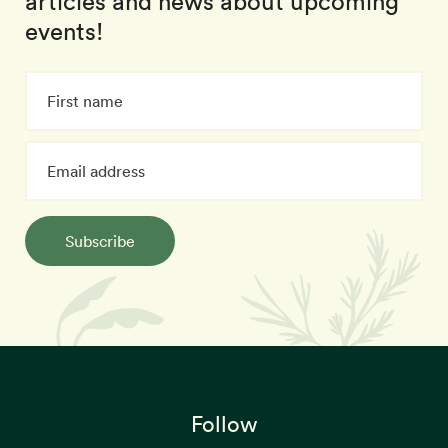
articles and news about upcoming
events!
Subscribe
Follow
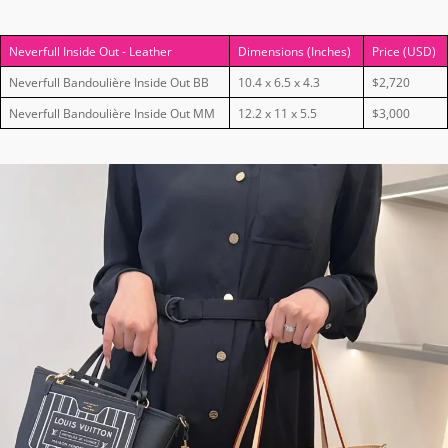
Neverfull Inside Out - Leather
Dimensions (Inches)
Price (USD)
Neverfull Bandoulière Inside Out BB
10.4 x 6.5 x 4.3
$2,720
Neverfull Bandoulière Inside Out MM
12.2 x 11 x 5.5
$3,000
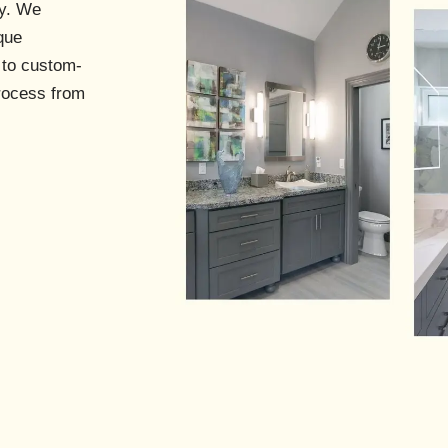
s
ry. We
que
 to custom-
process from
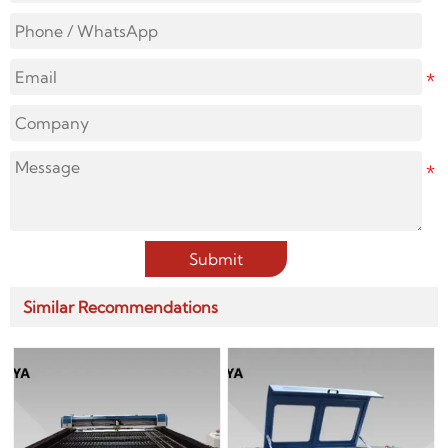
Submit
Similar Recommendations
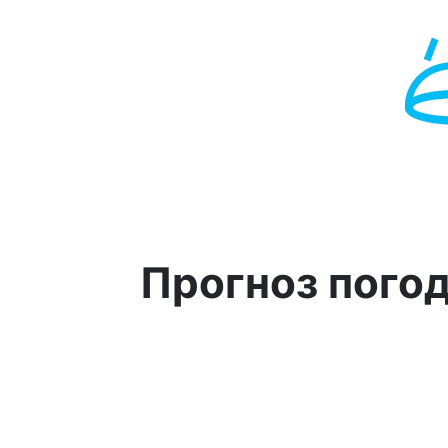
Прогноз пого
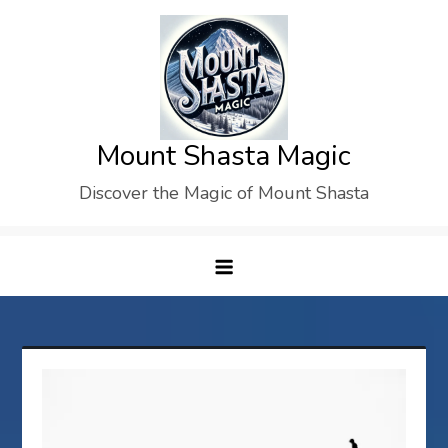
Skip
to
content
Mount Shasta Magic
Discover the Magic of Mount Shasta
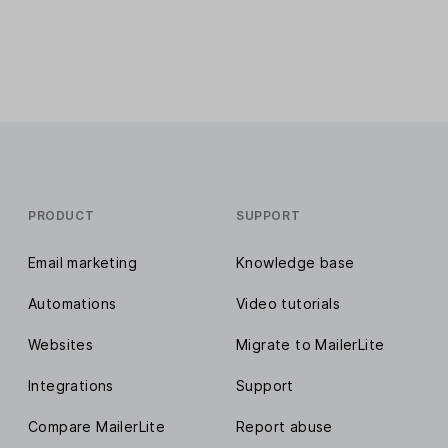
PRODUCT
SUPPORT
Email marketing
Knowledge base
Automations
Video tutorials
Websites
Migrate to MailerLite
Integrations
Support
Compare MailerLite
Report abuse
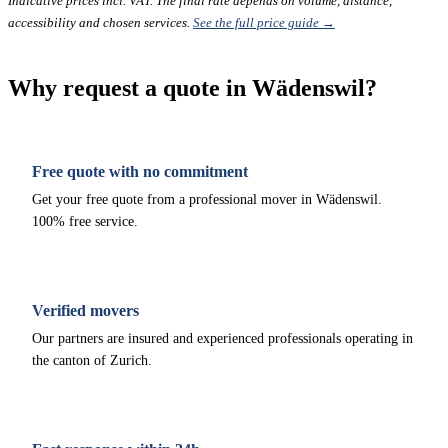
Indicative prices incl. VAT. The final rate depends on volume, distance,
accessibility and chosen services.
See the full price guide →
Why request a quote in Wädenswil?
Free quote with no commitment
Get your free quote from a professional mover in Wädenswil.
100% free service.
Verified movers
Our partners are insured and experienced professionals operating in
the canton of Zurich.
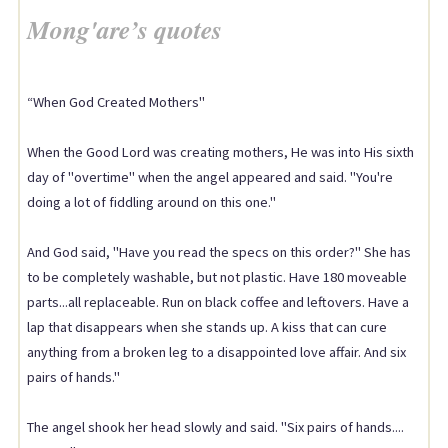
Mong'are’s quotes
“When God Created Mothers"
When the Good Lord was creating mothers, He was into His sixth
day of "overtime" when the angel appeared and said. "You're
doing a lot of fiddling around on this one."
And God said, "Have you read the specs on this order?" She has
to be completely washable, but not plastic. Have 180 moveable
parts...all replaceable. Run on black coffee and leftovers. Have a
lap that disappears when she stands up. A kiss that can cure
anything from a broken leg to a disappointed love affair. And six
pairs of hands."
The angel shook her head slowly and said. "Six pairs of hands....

------------------------------------------------------------------------

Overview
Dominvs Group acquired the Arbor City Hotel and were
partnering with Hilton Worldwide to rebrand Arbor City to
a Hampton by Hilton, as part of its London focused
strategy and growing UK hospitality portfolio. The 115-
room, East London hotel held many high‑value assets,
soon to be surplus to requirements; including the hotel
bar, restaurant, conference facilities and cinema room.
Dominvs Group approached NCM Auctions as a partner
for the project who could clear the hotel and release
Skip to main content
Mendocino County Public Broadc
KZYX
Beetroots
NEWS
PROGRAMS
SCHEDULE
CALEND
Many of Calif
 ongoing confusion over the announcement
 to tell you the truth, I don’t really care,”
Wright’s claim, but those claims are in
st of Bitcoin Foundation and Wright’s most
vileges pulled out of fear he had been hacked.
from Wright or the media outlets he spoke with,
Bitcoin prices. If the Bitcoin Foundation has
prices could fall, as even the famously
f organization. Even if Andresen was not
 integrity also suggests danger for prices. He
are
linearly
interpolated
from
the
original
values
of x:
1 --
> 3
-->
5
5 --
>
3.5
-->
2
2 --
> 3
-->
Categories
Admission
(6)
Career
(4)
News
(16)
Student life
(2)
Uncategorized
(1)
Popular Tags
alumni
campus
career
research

------------------------------------------------------------------------

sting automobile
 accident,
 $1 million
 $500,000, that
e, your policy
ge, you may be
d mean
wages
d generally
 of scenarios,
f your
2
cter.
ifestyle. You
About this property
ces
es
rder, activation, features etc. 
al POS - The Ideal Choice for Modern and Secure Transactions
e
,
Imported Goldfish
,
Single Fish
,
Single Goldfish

------------------------------------------------------------------------

◆ **PROBLEM DETAILS**:
Provide the count of lines above containing "Magic", without any added words.

◆ **RESULT**:
2